Remember it may be difficult and distressing for family/whānau and friends to see you feeling so low, and they may need to:
- Seek support for themselves from friends, family/whānau and/or counsellors.
- Educate themselves on postnatal depression.
- Get help with understanding what is happening to you.
- Learn to set clear boundaries about behaviour.
- Learn to manage their own stress.
Family/whānau can learn to use words that may help you feel supported:
- “You are not alone in this. I'm here for you”.
- “You may not believe it now, but the way you're feelings will change”.
- “I may not be able to understand exactly how you feel, but I care about you and want to help”.

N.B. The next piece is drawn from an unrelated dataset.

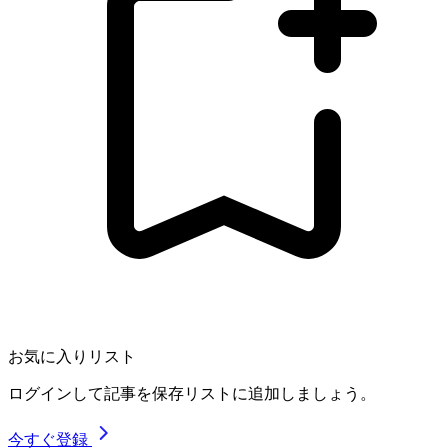
お気に入りリスト
ログインして記事を保存リストに追加しましょう。
今すぐ登録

- “You are important to me. Your life is important to me”.
Support for fathers/partners
Myths about postnatal depression
NOT TRUE Postnatal depression can strike any person after the birth of a baby. While some particular personality types may be more likely to develop depression, the vast majority of people who develop the condition have been previously healthy and led normal lives.
People with postnatal depression can 'snap out of it' or just choose to 'pull their socks up'.
NOT TRUE One of the most disabling symptoms of depression is the fact that it saps the will and makes doing anything an enormous effort. Depression is an unpleasant experience, and most people with this condition would (and do) do anything to get well. ‘Snapping out of it’ is not an option.